**Data**
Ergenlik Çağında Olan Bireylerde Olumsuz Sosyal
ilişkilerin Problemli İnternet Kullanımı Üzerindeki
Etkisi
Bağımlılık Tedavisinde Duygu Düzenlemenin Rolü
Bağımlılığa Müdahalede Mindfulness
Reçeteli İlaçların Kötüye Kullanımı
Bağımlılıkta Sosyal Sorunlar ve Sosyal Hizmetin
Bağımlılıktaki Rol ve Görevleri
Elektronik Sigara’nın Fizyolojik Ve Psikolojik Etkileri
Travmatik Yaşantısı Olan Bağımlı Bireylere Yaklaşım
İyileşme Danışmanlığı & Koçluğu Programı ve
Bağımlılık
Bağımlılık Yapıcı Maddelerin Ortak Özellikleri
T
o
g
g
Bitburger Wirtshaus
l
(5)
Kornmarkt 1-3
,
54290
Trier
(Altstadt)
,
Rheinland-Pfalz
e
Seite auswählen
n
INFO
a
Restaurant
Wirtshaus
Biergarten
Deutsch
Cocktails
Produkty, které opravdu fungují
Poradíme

--

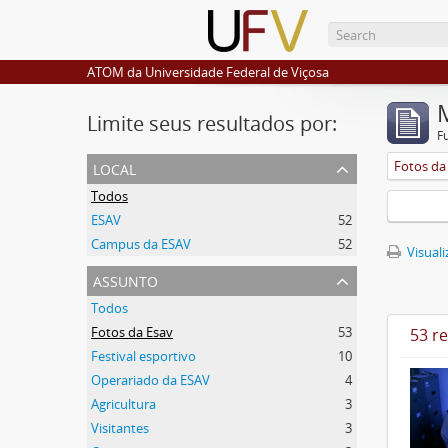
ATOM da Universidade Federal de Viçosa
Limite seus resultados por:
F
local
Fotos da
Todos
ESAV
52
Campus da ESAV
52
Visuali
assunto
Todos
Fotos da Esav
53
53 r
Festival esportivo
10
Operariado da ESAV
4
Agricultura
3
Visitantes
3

--

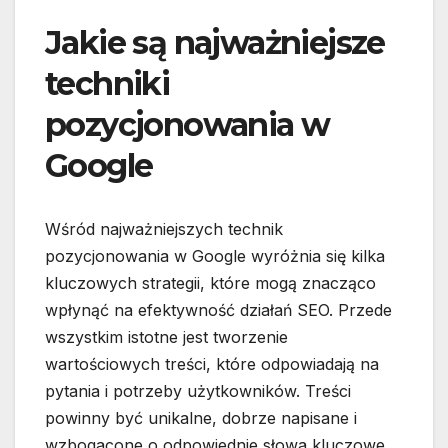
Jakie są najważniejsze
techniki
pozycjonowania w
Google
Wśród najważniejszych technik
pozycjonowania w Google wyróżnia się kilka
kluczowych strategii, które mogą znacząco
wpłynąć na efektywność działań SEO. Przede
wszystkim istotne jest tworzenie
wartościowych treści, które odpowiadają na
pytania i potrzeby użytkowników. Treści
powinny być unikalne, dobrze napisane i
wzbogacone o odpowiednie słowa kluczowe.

**Problem description**
I'd like the lines above from the one with "Ergenlik Çağında Olan" up to and including the one with "Bağımlılıktaki Rol ve Görevleri" copied exactly, with no other lines.

**Result below**
Ergenlik Çağında Olan Bireylerde Olumsuz Sosyal
ilişkilerin Problemli İnternet Kullanımı Üzerindeki
Etkisi
Bağımlılık Tedavisinde Duygu Düzenlemenin Rolü
Bağımlılığa Müdahalede Mindfulness
Reçeteli İlaçların Kötüye Kullanımı
Bağımlılıkta Sosyal Sorunlar ve Sosyal Hizmetin
Bağımlılıktaki Rol ve Görevleri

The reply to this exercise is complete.